The "beeping death" was an artifact of the MS-NET product that we deployed for networking here at Microsoft, and I was the developer responsible for the "beeping death".

What was the beeping death?  Well, it occurred because a confluence of about whole lot of different parts of the networking system.

First, you need to understand how connection oriented network protocols work (this is a VERY rough description).  When the client sends a request to the server, the server acknowledges receipt of the package with a packet called an "ACK".  In addition, on a connection oriented protocol, the connection itself is kept alive by the client periodically sending a message (called a "keep-alive") to the server - that way, even if there's no network traffic, the client will eventually discover if the server has gone away.

Secondly, the MS-NET product (and the DOS Lan Manager product after it) used the NetBIOS API layer to talk to the network adapter.  But in reality, it didn't.  The MS-NET product instead talked to an abstract networking API layer called the "session" layer, which was a part of the MS-NET product.  From an API standpoint, it was extremely similar to the NetBIOS API layer, but it wasn't quite the same.

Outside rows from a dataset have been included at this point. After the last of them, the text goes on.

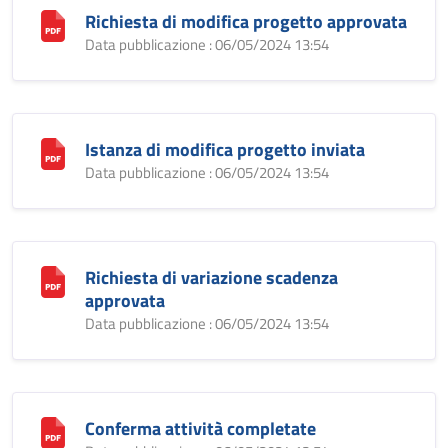
Richiesta di modifica progetto approvata
Data pubblicazione : 06/05/2024 13:54
Istanza di modifica progetto inviata
Data pubblicazione : 06/05/2024 13:54
Richiesta di variazione scadenza
approvata
Data pubblicazione : 06/05/2024 13:54
Conferma attività completate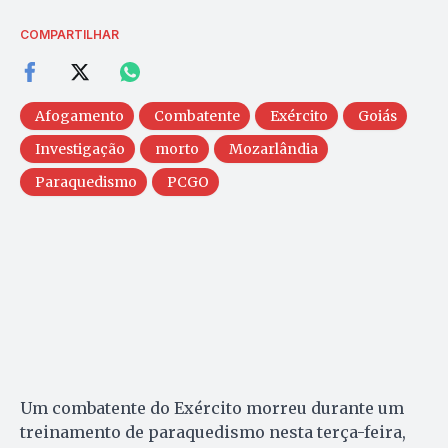
COMPARTILHAR
Afogamento
Combatente
Exército
Goiás
Investigação
morto
Mozarlândia
Paraquedismo
PCGO
Um combatente do Exército morreu durante um
treinamento de paraquedismo nesta terça-feira,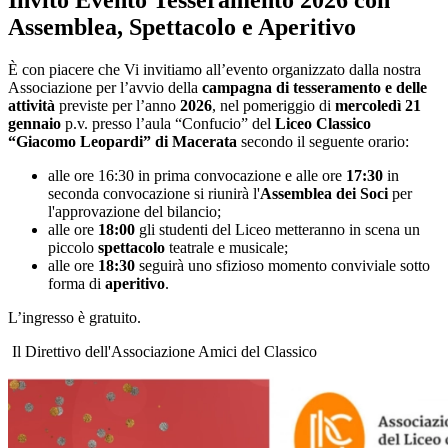
Invito Evento Tesseramento 2026 con
Assemblea, Spettacolo e Aperitivo
È con piacere che Vi invitiamo all’evento organizzato dalla nostra
Associazione per l’avvio della
campagna di tesseramento e delle
attività
previste per l’anno
2026
, nel pomeriggio di
mercoledì 21
gennaio
p.v. presso l’aula “Confucio” del
Liceo Classico
“Giacomo Leopardi” di Macerata
secondo il seguente orario:
alle ore 16:30 in prima convocazione e alle ore
17:30
in
seconda convocazione si riunirà l'
Assemblea dei Soci
per
l'approvazione del bilancio;
alle ore
18:00
gli studenti del Liceo metteranno in scena un
piccolo
spettacolo
teatrale e musicale;
alle ore
18:30
seguirà uno sfizioso momento conviviale sotto
forma di
aperitivo
.
L’ingresso è gratuito.
Il Direttivo dell'Associazione Amici del Classico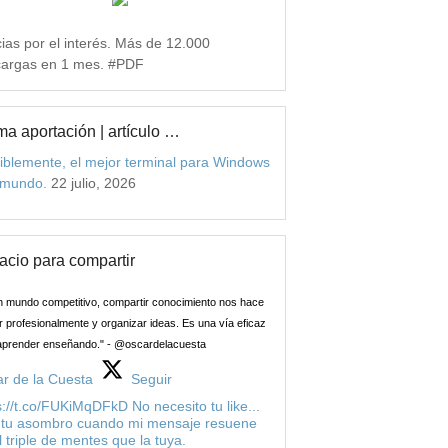
ias por el interés. Más de 12.000
argas en 1 mes. #PDF
ma aportación | artículo …
iblemente, el mejor terminal para Windows
 mundo.
22 julio, 2026
acio para compartir
n mundo competitivo, compartir conocimiento nos hace
 profesionalmente y organizar ideas. Es una vía eficaz
aprender enseñando." - @oscardelacuesta
r de la Cuesta
Seguir
s://t.co/FUKiMqDFkD No necesito tu like...
 tu asombro cuando mi mensaje resuene
l triple de mentes que la tuya.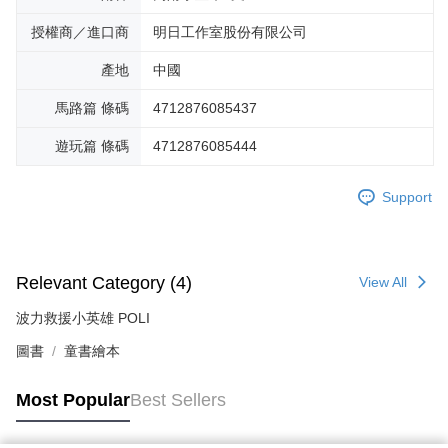
授權商／進口商
明日工作室股份有限公司
產地
中國
馬路篇 條碼
4712876085437
遊玩篇 條碼
4712876085444
Support
Relevant Category (4)
View All
波力救援小英雄 POLI
圖書
童書繪本
Most Popular
Best Sellers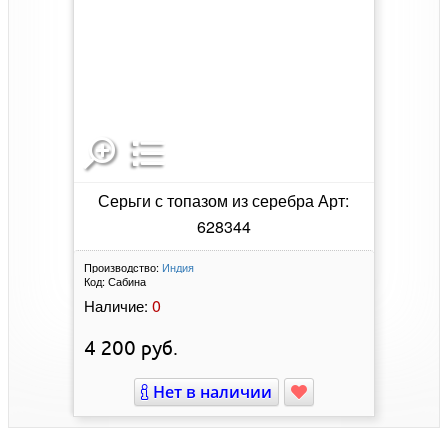
Серьги с топазом из серебра Арт:
628344
Производство:
Индия
Код:
Сабина
0
Наличие:
4 200
руб.
Нет в наличии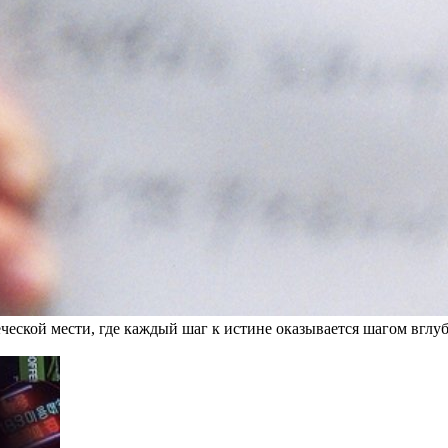
еской мести, где каждый шаг к истине оказывается шагом вглуб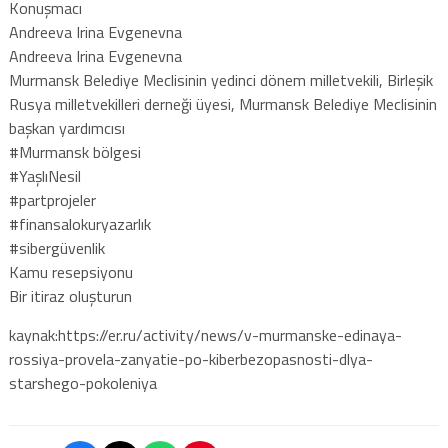
Konuşmacı
Andreeva Irina Evgenevna
Andreeva Irina Evgenevna
Murmansk Belediye Meclisinin yedinci dönem milletvekili, Birleşik
Rusya milletvekilleri derneği üyesi, Murmansk Belediye Meclisinin
başkan yardımcısı
#Murmansk bölgesi
#YaşlıNesil
#partprojeler
#finansalokuryazarlık
#sibergüvenlik
Kamu resepsiyonu
Bir itiraz oluşturun
kaynak:https://er.ru/activity/news/v-murmanske-edinaya-
rossiya-provela-zanyatie-po-kiberbezopasnosti-dlya-
starshego-pokoleniya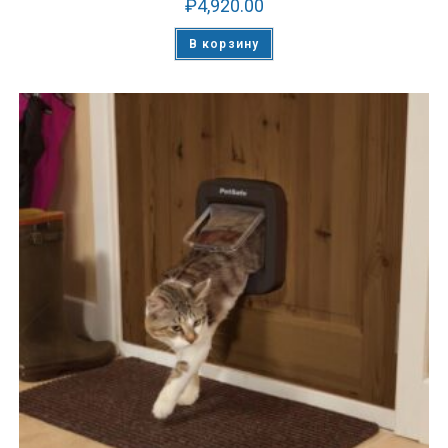
₽
4,920.00
В корзину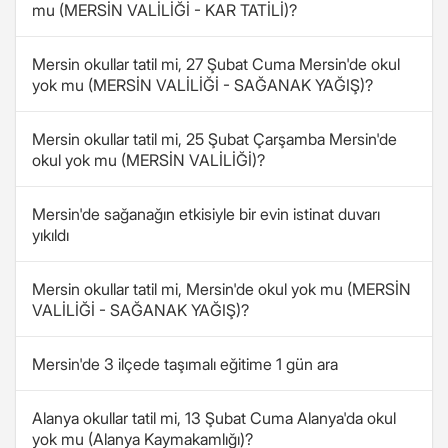
mu (MERSİN VALİLİĞİ - KAR TATİLİ)?
Mersin okullar tatil mi, 27 Şubat Cuma Mersin'de okul
yok mu (MERSİN VALİLİĞİ - SAĞANAK YAĞIŞ)?
Mersin okullar tatil mi, 25 Şubat Çarşamba Mersin'de
okul yok mu (MERSİN VALİLİĞİ)?
Mersin'de sağanağın etkisiyle bir evin istinat duvarı
yıkıldı
Mersin okullar tatil mi, Mersin'de okul yok mu (MERSİN
VALİLİĞİ - SAĞANAK YAĞIŞ)?
Mersin'de 3 ilçede taşımalı eğitime 1 gün ara
Alanya okullar tatil mi, 13 Şubat Cuma Alanya'da okul
yok mu (Alanya Kaymakamlığı)?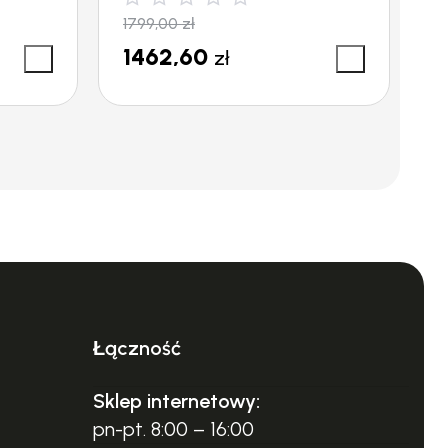
1799,00
zł
1
1462,60
zł
Łączność
Sklep internetowy:
pn-pt. 8:00 – 16:00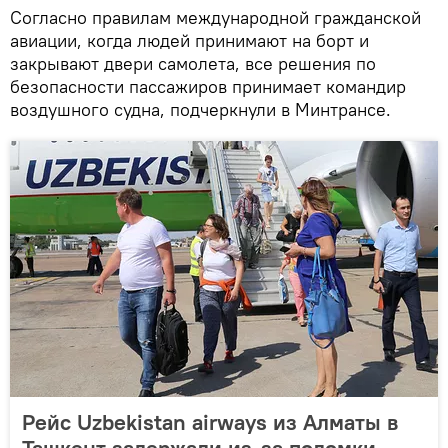
Согласно правилам международной гражданской
авиации, когда людей принимают на борт и
закрывают двери самолета, все решения по
безопасности пассажиров принимает командир
воздушного судна, подчеркнули в Минтрансе.
Рейс Uzbekistan airways из Алматы в
Ташкент задержали из-за поломки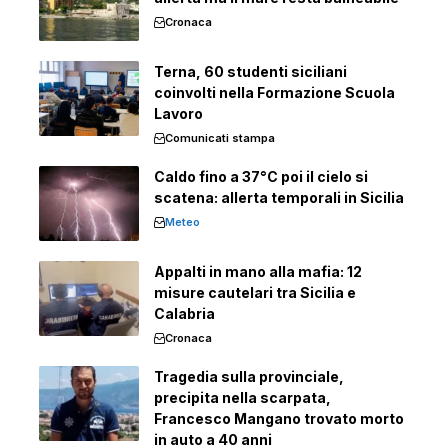
Cronaca
Terna, 60 studenti siciliani
coinvolti nella Formazione Scuola
Lavoro
Comunicati stampa
Caldo fino a 37°C poi il cielo si
scatena: allerta temporali in Sicilia
Meteo
Appalti in mano alla mafia: 12
misure cautelari tra Sicilia e
Calabria
Cronaca
Tragedia sulla provinciale,
precipita nella scarpata,
Francesco Mangano trovato morto
in auto a 40 anni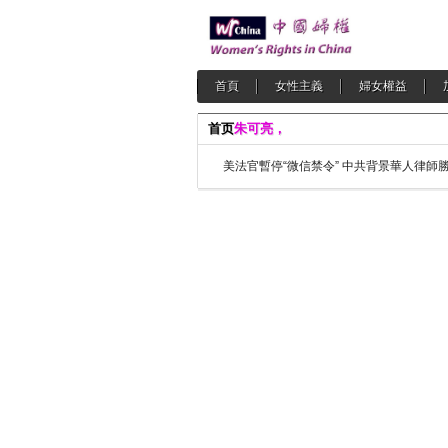
首頁
女性主義
婦女權益
首页
朱可亮，
美法官暫停“微信禁令” 中共背景華人律師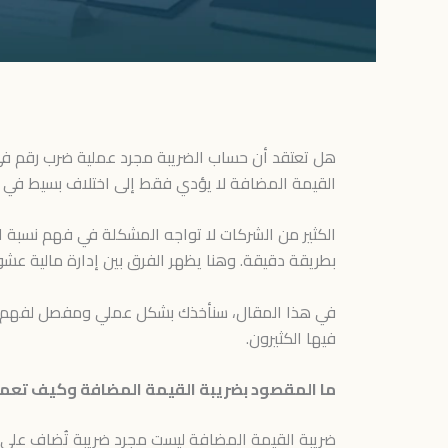
هل تعتقد أن حساب الضريبة مجرد عملية ضرب رقم في نس
القيمة المضافة لا يؤدي فقط إلى اختلاف بسيط في ال
الكثير من الشركات لا تواجه المشكلة في فهم نسبة ا
بطريقة دقيقة. وهنا يظهر الفرق بين إدارة مالية عش
في هذا المقال، سنأخذك بشكل عملي ومفصل لفهم حس
فيها الكثيرون.
ما المقصود بضريبة القيمة المضافة وكيف تعمل 
ضريبة القيمة المضافة ليست مجرد ضريبة تُضاف على ا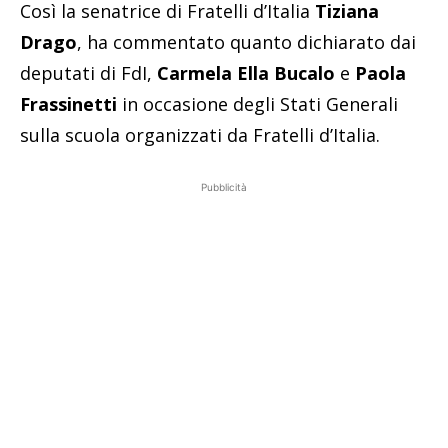
Così la senatrice di Fratelli d’Italia
Tiziana
Drago
, ha commentato quanto dichiarato dai
deputati di FdI,
Carmela Ella Bucalo
e
Paola
Frassinetti
in occasione degli Stati Generali
sulla scuola organizzati da Fratelli d’Italia.
Pubblicità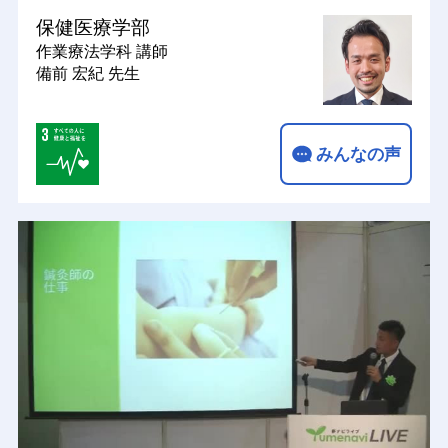
保健医療学部
作業療法学科
講師
備前 宏紀 先生
みんなの声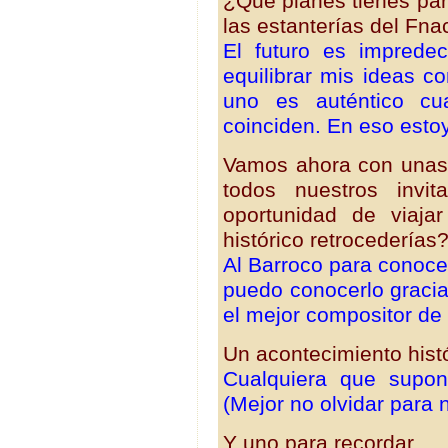
¿Qué planes tienes par
las estanterías del Fna
El futuro es imprede
equilibrar mis ideas 
uno es auténtico cu
coinciden. En eso estoy,
Vamos ahora con unas
todos nuestros invit
oportunidad de viaj
histórico retrocederías
Al Barroco para conoc
puedo conocerlo gracia
el mejor compositor de l
Un acontecimiento hist
Cualquiera que supon
(Mejor no olvidar para n
Y uno para recordar…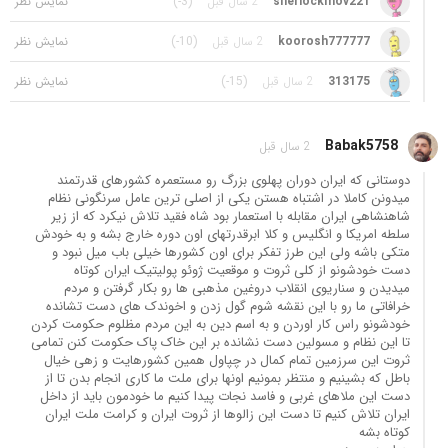
sherlockmov221
2 سال قبل
(-3)
koorosh777777
2 سال قبل
(-10)
313175
2 سال قبل
(-15)
Babak5758
2 سال قبل
دوستانی که ایران دوران پهلوی بزرگ رو مستعمره کشورهای قدرتمند
میدونن کاملا در اشتباه هستن یکی از اصلی ترین عامل سرنگونی نظام
شاهنشاهی ایران مقابله با استعمار بود شاه فقید تلاش نیکرد که از زیر
سلطه امریکا و انگلیس و کلا ابرقدرتهای اون دوره خارج بشه و به خودش
متکی باشه ولی این طرز تفکر برای اون کشورها خیلی باب میل نبود و
دست خودشونو از کلی ثروت و موقعیت ژوئو پولیتیک ایران کوتاه
میدیدن و سناریوی انقلاب دروغین مذهبی ها رو بکار گرفتن و مردم
خرافاتی ما رو با این نقشه شوم گول زدن و اخوندک های دست تشانده
خودشونو راس کار اوردن و به اسم دین به این مردم مظلوم حکومت کردن
تا این نظام و مسولین دست نشانده بر این خاک پاک حکومت کنن تمامی
ثروت این سرزمین تمام کمال در چپاول همین کشورهایت و زهی خیال
باطل که بشینیم و منتظر بمونیم اونها برای ملت ما کاری انجام بدن تا از
دست این ملاهای غربی و فاسد نجات پیدا کنیم ما خودمون باید از داخل
ایران تلاش کنیم تا دست این زالوها از ثروت ایران و کرامت ملت ایران
کوتاه بشه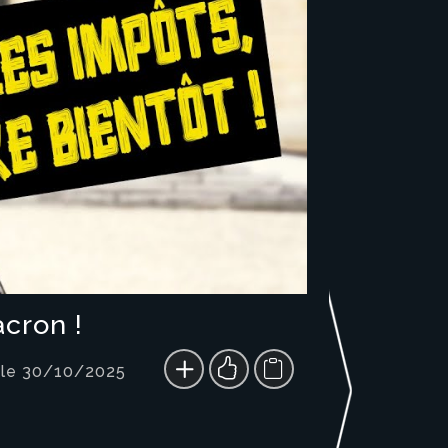
cron !
 le 30/10/2025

Third, there were two different implementations of the session layer.  One (session.exe) was a sample version that was shipped with the OEM kit for MS-NET.  The other was called minses.exe.  Minses.exe provided a minimal session layer that was intended to interface with NetBIOS.  So it functioned as a mapping layer between the MS-NET components and the actual networking stack.

Now one of the cool features of minses was that on synchronous networking calls, the minses would beep the PC speaker while the call was outstanding.  That would let the user know that the system was still thinking about their request, and it hadn't forgotten them.

Fourth, the Microsoft corporate network at the time was (and still is, to my knowledge) the largest, most complicated corporate network on the planet.  We have branch offices in hundreds of countries, there are hundreds of thousands of computers on the network, it's REALLY big network (Raymond tells this story about the network back in the 1990s).  It's a REALLY big, really complicated network.  That means that there are a bazillion failure points on the network, which means that connectivity often went down.

And finally, the networking solution we used back then was based on Ungermann-Bass smart network cards.  These cards were pretty cool actually - when you started the system, the OS downloaded the entire network stack onto the card, which mean that system memory didn't get consumed by the networking stack.  With this fifth piece, the networking guys reading this should start saying "Uh oh"...

 

Now that I've set the stage for the confluence of features, lets see what happens when this system gets deployed in real life..

In the normal case, everything works fine - you never ever hear the beep, because responses come back before the beep comes out.   But that's the most uninteresting problem (for networking environments, the normal case is usually profoundly uninteresting - it's when things start failing that things get exciting)...

And the "beeping death" scenario was no different - it gets interesting when you start looking at the ways that things can fail.

Lets consider some of the failure modes:

    1) Connectivity fails on an intervening network node between the client and the server.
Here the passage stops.